:: Task description ::
Lines in the listing below containing the string "pour" are to be identified and copied.

::: Dataset extract :::

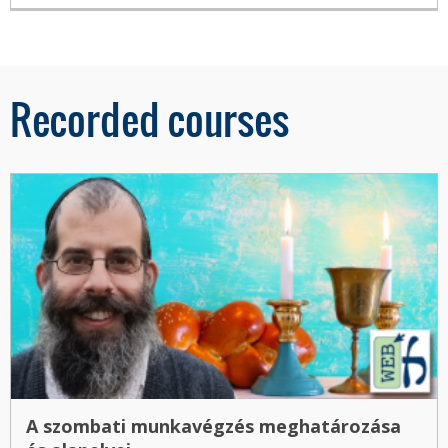
Recorded courses
A szombati munkavégzés meghatározása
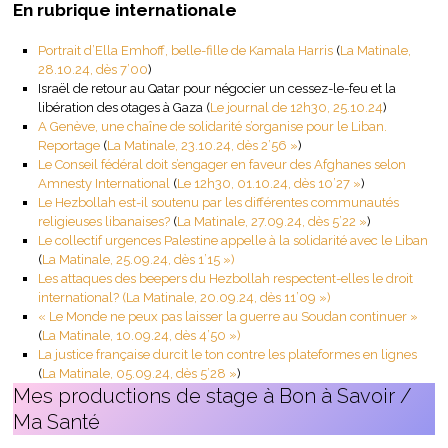
En rubrique internationale
Portrait d’Ella Emhoff, belle-fille de Kamala Harris
(
La Matinale,
28.10.24, dès 7’00
)
Israël de retour au Qatar pour négocier un cessez-le-feu et la
libération des otages à Gaza (
Le journal de 12h30, 25.10.24
)
A Genève, une chaîne de solidarité s’organise pour le Liban.
Reportage
(
La Matinale, 23.10.24, dès 2’56 »
)
Le
Conseil fédéral doit s’engager en faveur des Afghanes selon
Amnesty International
(
Le 12h30, 01.10.24, dès 10’27 »
)
Le Hezbollah est-il soutenu par les différentes communautés
religieuses libanaises?
(
La Matinale, 27.09.24, dès 5’22 »
)
Le collectif urgences Palestine appelle à la solidarité avec le Liban
(
La Matinale, 25.09.24, dès 1’15 »)
Les attaques des beepers du Hezbollah respectent-elles le droit
international?
(
La Matinale, 20.09.24, dès 11’09 »
)
« Le Monde ne peux pas laisser la guerre au Soudan continuer »
(
La Matinale, 10.09.24, dès 4’50 »
)
La justice française durcit le ton contre les
plateformes en lignes
(
La Mat
inale, 05.09.24,
dès 5’28 »
)
Mes productions de stage à Bon à Savoir /
Ma Santé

:::

:: Output for this exercise ::
Israël de retour au Qatar pour négocier un cessez-le-feu et la
A Genève, une chaîne de solidarité s’organise pour le Liban.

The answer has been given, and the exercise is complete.